Wednesday, 9 April 2014

Wind Turbine Regulation Bill 2014: Second Stage (Resumed) [Private Members]

 

3:45 pm

Photo of Richard Boyd BarrettRichard Boyd Barrett (Dún Laoghaire, People Before Profit Alliance) | Oireachtas source

It is good news that the Government is not opposing this Bill, and I commend Sinn Féin on its introduction. For the most part it is a tribute to the people in the midlands - in Laois, Offaly, Westmeath and elsewhere - who have campaigned and forced this issue onto the agenda. Neither they nor I are opposed to the development of renewable energy resources, but major questions arise in the development of those resources about the impact on local communities, about proper public consultation with those communities, about health and safety issues and about the efficiency and viability of this industrialised, corporatist approach to developing renewable energy resources. The bottom line is that the Government has not done its homework in these areas in order to establish the case for these things, to set out a regime which ensures proper environmental protection, proper consideration of local communities and indeed, the business case for the real environmental efficiency of these huge turbines. I learned the simple fact today that a wind turbine requires 200 tonnes of concrete to construct it and every tonne of concrete results in one tonne of carbon dioxide. Given the relatively short life span of wind turbines, even there one can see there will be serious problems, not to mention construction and transport costs and the infrequency of wind. These are major issues that need to be considered.

This is true not just in the midlands but also for the Dublin Array project - that is, the plan to put one of the biggest wind farms in the world a very short distance off the coast in Dublin Bay in a way that could be seriously detrimental to that bay as an amenity.

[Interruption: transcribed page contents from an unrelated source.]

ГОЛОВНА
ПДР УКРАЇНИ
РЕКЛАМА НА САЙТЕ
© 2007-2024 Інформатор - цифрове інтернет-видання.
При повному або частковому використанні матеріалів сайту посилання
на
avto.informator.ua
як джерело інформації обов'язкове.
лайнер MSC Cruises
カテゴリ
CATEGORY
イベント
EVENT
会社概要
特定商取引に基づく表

It could well be a case of cutting off one's nose to spite one's face, because the damage to a tourism amenity and a piece of heritage could far outweigh any supposed or spurious economic advantage. I am ringing alarm bells about the corporatist and industrialised approach to developing renewable energy resources. That is not the way to go.

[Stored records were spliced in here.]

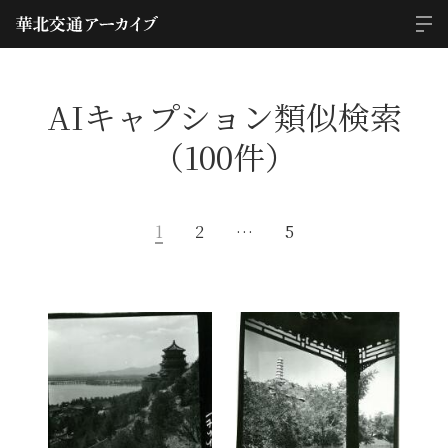
AIキャプション類似検索
（100件）
1
2
…
5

One of the players in this is Element Power, previously owned by the person who owned SWS Energy, who got the interconnector rights for wind energy into the national grid from, as I understand it, Noel Dempsey. He got them for a song - a few million - but recently sold them to Bord Gáis for half a billion euro. The company happens to be owned by someone who was a former Fine Gael candidate or somebody very close to Fine Gael. This is the sort of information that needs to be examined. Was a tender in place for those interconnector rights? Was there an open competition? Is this another case similar to that of Eircom, in which people are plundering natural resources for their own profit and not for the benefit of our economy, our society or our environment?